File & Format Longevity

Another concern is the archival properties of CD-R disks. Some manufacturers — one example being Kodak — claim up to 100 years. Certain pundits though say that CD-R disks can deteriorate in as little as 10-15 years. (See my cautionary note below).

Another concern is whether at some point in the future these disks will still be readable by then current technology. This is not as far-fetched as it appears at first. Have you tried to use a 5.25" floppy recently? How about an 8-Track audio tape?

I tend not to worry too much about these issues for a couple of reasons. One, is that the CD format has become so ubiquitous that it will likely remain a standard for many years to come. I also expect that as technology advances greater and greater storage densities will become available, and it will be a simple matter to copy ones existing files to these new media. Just get around to doing it at a point where both technologies overlap and before your CDs develop warts.

Of possibly greater concern is that of file format. I save all of my files in Photoshop's .PSD format. This allows me to save files with separate Layers. Having confidence in this format implies, of course, that Photoshop will still be around in 20 or 30 or more years from now, when either I or my heirs are interested in retrieving them. Again, if the time comes when Photoshop disappears there should be lots of opportunity to convert files. Also, just as there are programs today that can read WordPerfect files from 20 years ago, it's not unreasonable to assume that such conversion programs will exist in the future.
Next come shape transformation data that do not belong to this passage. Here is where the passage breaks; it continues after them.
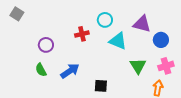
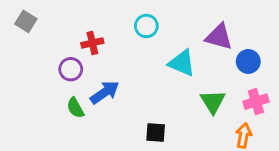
cyan circle: (105, 20) -> (146, 26), moved
red cross: (82, 34) -> (92, 43), moved
green semicircle: (41, 70) -> (75, 108), moved
blue arrow: (70, 71) -> (105, 92), moved

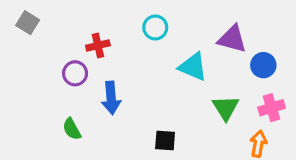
blue arrow: (105, 92) -> (111, 98), turned 120
green semicircle: (75, 108) -> (72, 129), moved

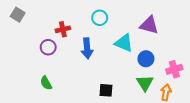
blue circle: (263, 65) -> (146, 59), moved
blue arrow: (111, 98) -> (87, 48), moved
green triangle: (226, 108) -> (145, 83), moved

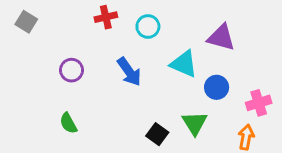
red cross: (63, 29) -> (106, 17), moved
blue arrow: (87, 48) -> (129, 72), turned -30
green triangle: (145, 83) -> (195, 123), moved
black square: (106, 90) -> (157, 134), turned 32

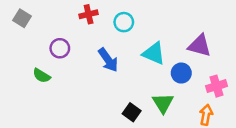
purple triangle: (221, 37) -> (200, 46), moved
purple circle: (72, 70) -> (60, 48), moved
green semicircle: (68, 123) -> (42, 76), moved, turned -30

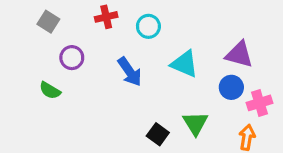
gray square: (22, 18) -> (48, 22), moved
blue circle: (181, 73) -> (231, 87), moved

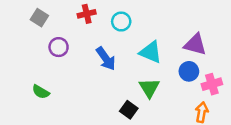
green semicircle: (50, 90) -> (41, 92), moved
green triangle: (195, 123) -> (149, 88), moved

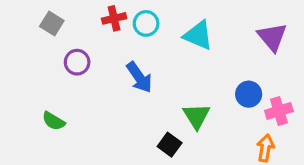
cyan circle: (121, 22) -> (146, 23), moved
purple triangle: (195, 45) -> (272, 37), moved, turned 35
cyan triangle: (151, 52) -> (198, 35), moved

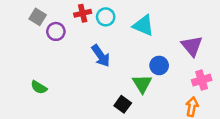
purple triangle: (272, 37) -> (192, 46), moved
purple circle: (77, 62) -> (56, 31), moved
blue circle: (249, 94) -> (159, 65), moved

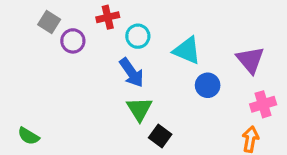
cyan circle: (106, 17) -> (138, 36), moved
cyan triangle: (143, 25) -> (187, 50), moved
green triangle: (142, 84) -> (139, 109), moved
green semicircle: (39, 87) -> (29, 136), moved

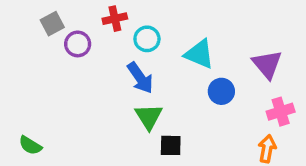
gray square: (49, 22) -> (52, 24), turned 30
black square: (160, 136) -> (171, 145), turned -35

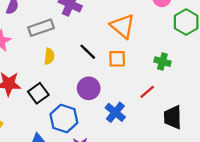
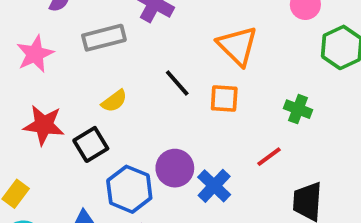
yellow semicircle: (49, 56) -> (114, 101), moved, turned 42
purple circle: (89, 88) -> (175, 168), moved

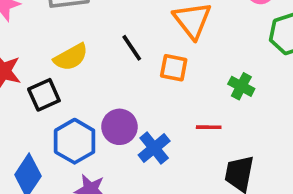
yellow semicircle: (114, 101) -> (71, 57), size x1.4
red line: (269, 157) -> (209, 127), turned 30

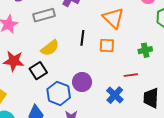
black line: (132, 48) -> (82, 38), turned 49
green cross: (241, 86) -> (145, 50), turned -32
blue cross: (154, 148) -> (115, 95), moved

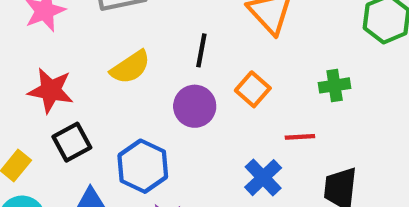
orange square: (107, 45) -> (253, 89), moved, turned 35
black square: (38, 71) -> (72, 142), moved
purple circle: (82, 82) -> (195, 106), moved

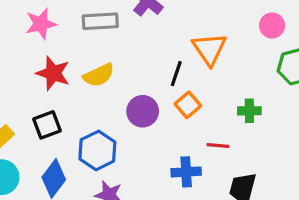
black line: (201, 50) -> (176, 74), moved
red star: (51, 90) -> (53, 73), moved
blue cross: (263, 178) -> (186, 172), turned 32

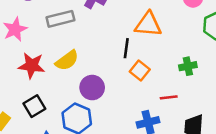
orange triangle: (209, 49) -> (148, 24), turned -40
purple circle: (143, 111) -> (92, 88), moved

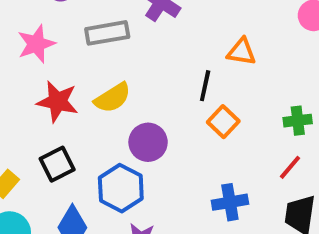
orange triangle: (148, 24) -> (242, 52), size x0.7
red line: (169, 97) -> (290, 167), moved, turned -48

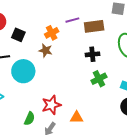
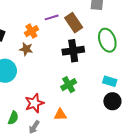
brown rectangle: (94, 26) -> (74, 23), turned 66
black cross: (92, 54) -> (73, 51), size x1.5
green cross: (99, 79) -> (69, 85), moved

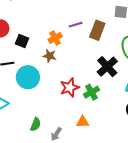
brown rectangle: (74, 23) -> (97, 30), turned 54
black cross: (73, 51) -> (107, 67), moved, turned -35
red star: (34, 103) -> (70, 87), moved

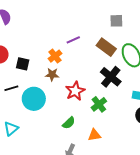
brown rectangle: (97, 30) -> (106, 47), moved, turned -66
red star: (70, 87) -> (75, 91), moved
green semicircle: (36, 124) -> (69, 123), moved, turned 32

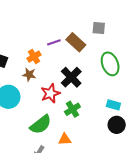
brown rectangle: (106, 47) -> (76, 42), moved
black cross: (111, 77) -> (71, 77), moved
green semicircle: (69, 123) -> (41, 125), size x1.6

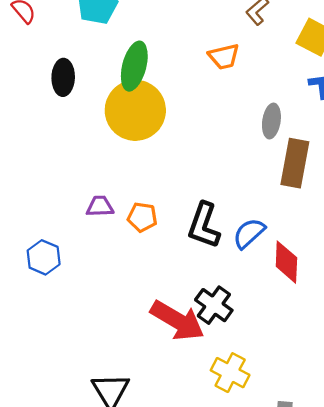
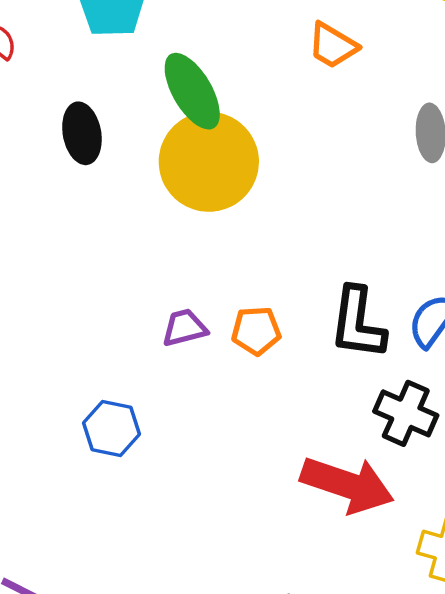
orange trapezoid: (224, 56) -> (333, 45), turned 56
green ellipse: (134, 66) -> (192, 91), turned -33
black cross: (214, 305) -> (406, 413), moved

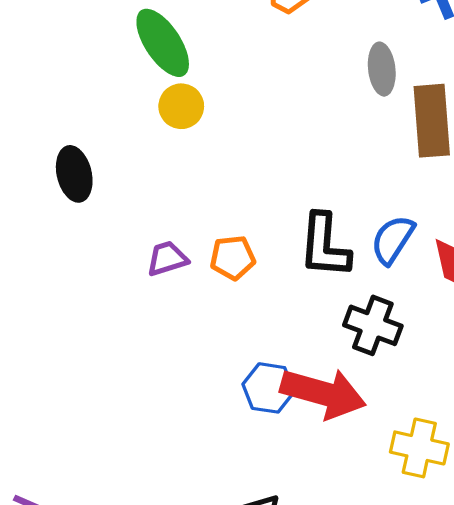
black ellipse: (82, 133) -> (74, 174), moved
yellow circle: (209, 162) -> (181, 106), size x0.5
blue hexagon: (112, 429) -> (269, 388), moved

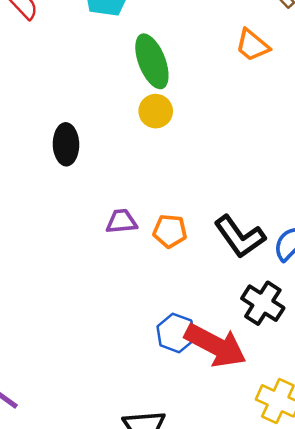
black L-shape: (325, 246) -> (240, 237), turned -52

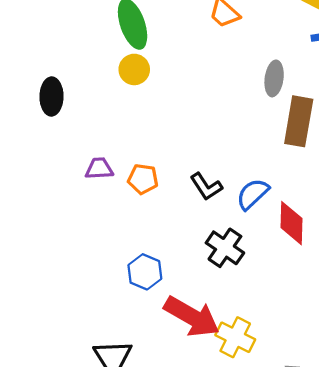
black L-shape: (240, 237) -> (206, 187), size x0.7
red arrow: (215, 345) -> (192, 317), moved

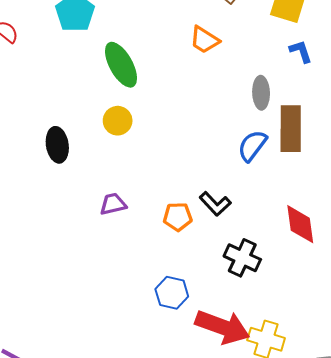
yellow circle: (134, 69) -> (118, 121), moved
orange pentagon: (143, 179) -> (178, 217), moved
blue semicircle: (253, 194) -> (252, 146), moved

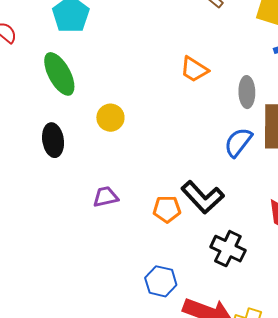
orange trapezoid: (204, 40) -> (194, 69), moved
green ellipse: (121, 65) -> (59, 74), moved
black L-shape: (215, 204) -> (203, 197), size x1.4

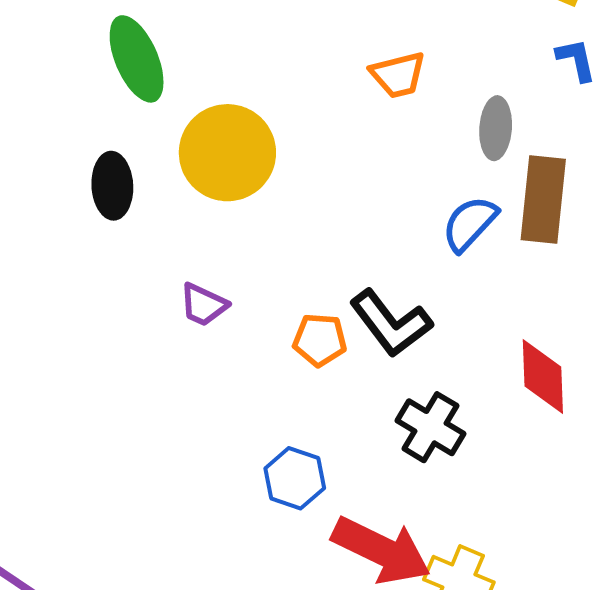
orange trapezoid: (194, 69) -> (398, 75), turned -52
yellow circle: (110, 118) -> (227, 153), size x1.8
purple trapezoid: (106, 197) -> (203, 305), turned -148

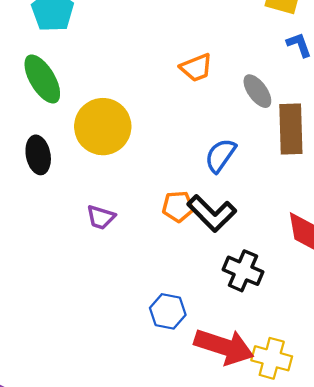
gray ellipse: (496, 128) -> (257, 91), turned -32
blue semicircle: (470, 224) -> (220, 155), moved
orange pentagon: (320, 340) -> (178, 206), moved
DVD-R, DVD+R, DVD-RAM etc, etc

I wish I had something nice to say about DVD as a data storage medium. Unfortunately the industry has not yet (as of Spring 2002) settled on a standard for this format, and until it does I'm staying on the sidelines. The idea of being able to store 4 — 12 Gigabytes of data on a single moderately-priced disk is appealing. I just don't have the confidence yet that any one of these so-called standards will survive. When a DVD data storage standard does appear it will solve a lot of problems. I expect that by some time in 2003 this will have sorted itself out.

Magneto Optical (MO)

There are a number of interesting MO disk formats. That's the problem — again there is no standard. Also, MO drives never became as popular in North America as they did in Japan, or even Europe. Not a contender in my opinion.

Tape

Tape offers the lowest cost storage of any media. Again, there is no one standard, and over the years numerous physical formats and storage densities have come and gone. Tape also features the slowest and least convenient access and retrieval. For a photographer who needs ready access to files this is not a convenient solution.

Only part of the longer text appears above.